It is used regularly by global technology giants, such as Google and Facebook, but now ‘deep learning’ is set to become a key weapon in the fight against bTB.
Livestock scientists at Scotland’s Rural College (SRUC) have been awarded £337,000 for a project which will use highly advanced computers to predict the bTB status of dairy cows.
By analysing millions of milk samples with a greater degree of accuracy than ever before, it is hoped the project will strike a significant blow to a disease estimated to cost the UK dairy industry about £175 million a year.
Deep learning, a branch of machine learning, employs algorithms and techniques to make better use of increasingly huge datasets and advances in computer technology.
By using mid-infrared spectroscopy of milk samples from National Milk Records, SRUC researchers have previously confirmed the existence of significant genetic variation among individual animals for resistance to bTB infection.

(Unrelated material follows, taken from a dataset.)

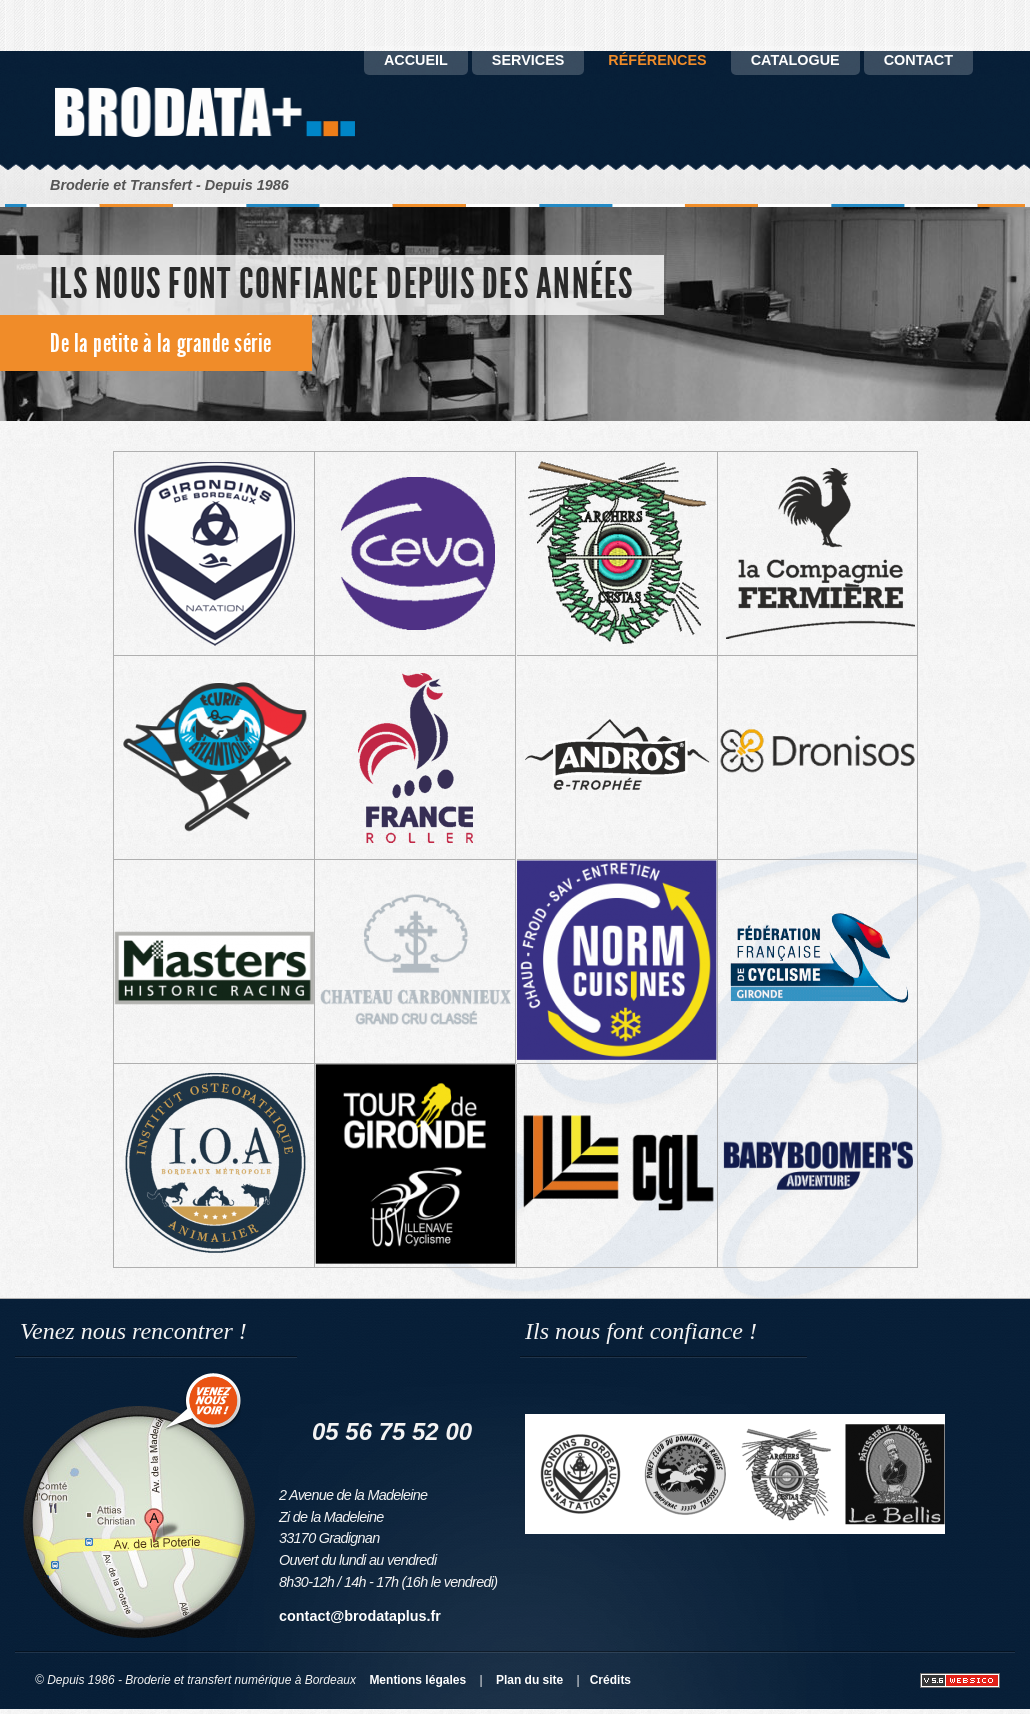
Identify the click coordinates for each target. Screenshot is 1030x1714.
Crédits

The new SRUC project, which is being funded by the Biotechnology and Biological Sciences Research Council, will produce data which can be used for management and diagnostic purposes but also potentially for inclusion in national genetic evaluations for bTB host resistance.
Project leader Prof Mike Coffey says: “This is potentially a great step forward in the fight against TB. Being able to use routinely collected milk samples to detect a cow which may have been exposed to infection will allow the farmer to take remedial action long before the normal testing regime comes in.
“The early removal of infected cows should lower the background level of TB and contribute to enabling more effective outcomes from the existing tools deployed to eradicate the disease.”